【セミコン・ジャパン】東京エレクトロンの東氏,「半導体が経済回復の原動力に」
「半導体が世界経済回復の原動力になるのではないかと期待している」。東京エレクトロン 代表取締役会長の東哲郎氏は,2008年12月3日に開かれた「セミコン・ジャパン2008」の基調講演でこのように述べた。
東氏によると,セミコン・ジャパン2008のオープニング・スピーチで台湾Powerchip Semiconductor Corp. ChairmanのFrank Huang氏は,2009年後半にも半導体市況が回復に向かうとの見方を示したという。
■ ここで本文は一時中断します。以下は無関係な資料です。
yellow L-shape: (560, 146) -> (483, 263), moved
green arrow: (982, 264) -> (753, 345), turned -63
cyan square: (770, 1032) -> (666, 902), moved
東氏の前に基調講演した東芝 代表執行役副社長の室町正志氏も同様の発言をした。「先日偶然,エルピーダメモリの坂本社長に会った時も同じことを言われた」(東氏)。
東氏は「金融業界の人に会うと,今回の不況はひどい状況で,3年,少なくとも2年は厳しい時代が続くという話を良く聞く。そうした中で,世界を代表するメモリ・メーカーの経営者が2009年後半にも回復に向かうとしている点は,半導体業界に携わる我々にとっては非常に明るいニュースだ」とコメントした。
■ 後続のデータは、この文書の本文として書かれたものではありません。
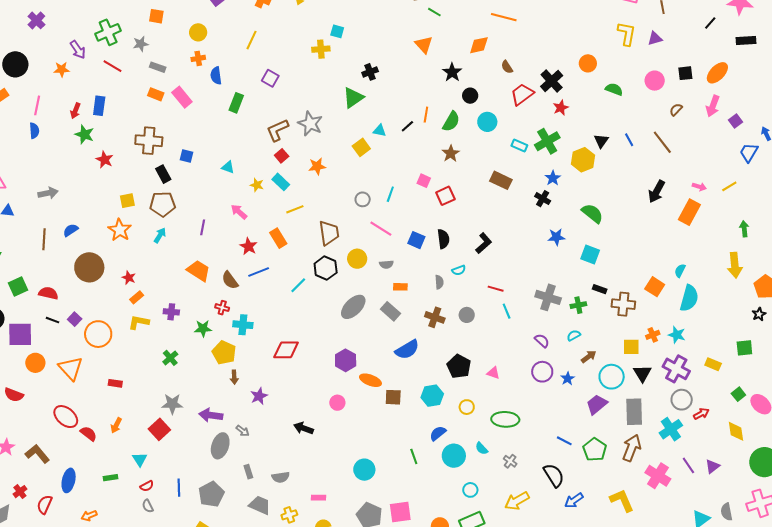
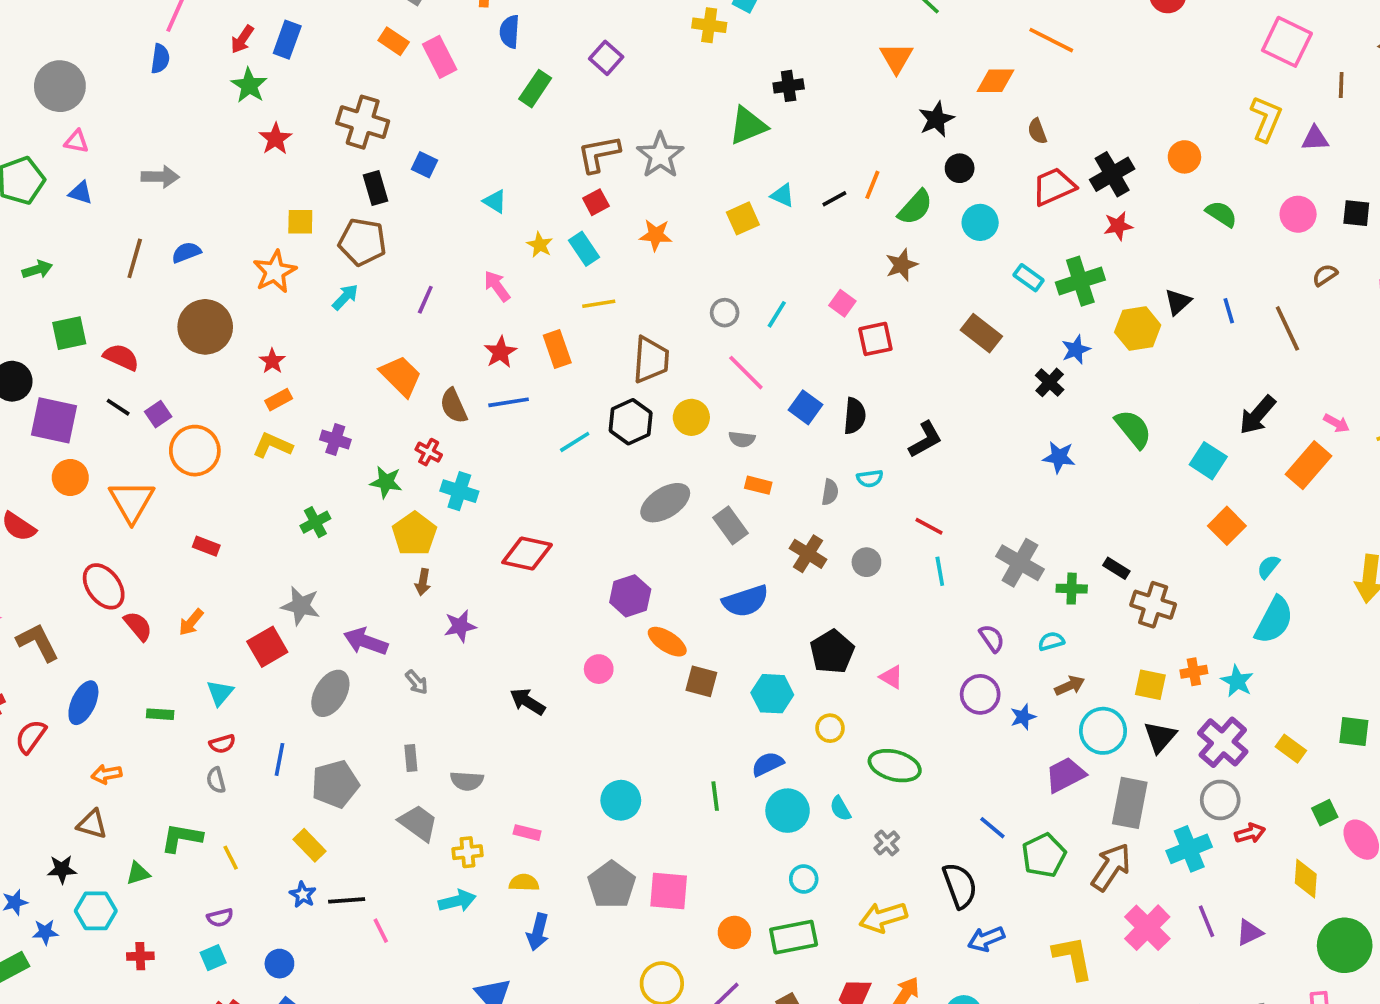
cyan square: (590, 255) -> (1208, 461), moved
orange square: (655, 287) -> (1227, 526), moved
gray ellipse: (220, 446) -> (330, 693), moved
景気回復時期に関する異なる見解について東氏は「おそらく両方とも真実だろう」と言う。「全体的に世界経済が回復するには確かに時間がかかる可能性がある。しかし,半導体を軸に世界が回復に向かう,すなわち半導体が回復の牽引力になる可能性はある。その意味で,この産業に携わる我々こそが景気回復の原動力になるんだという意識を持ってがんばっていかなくてはならない」(東氏)とした。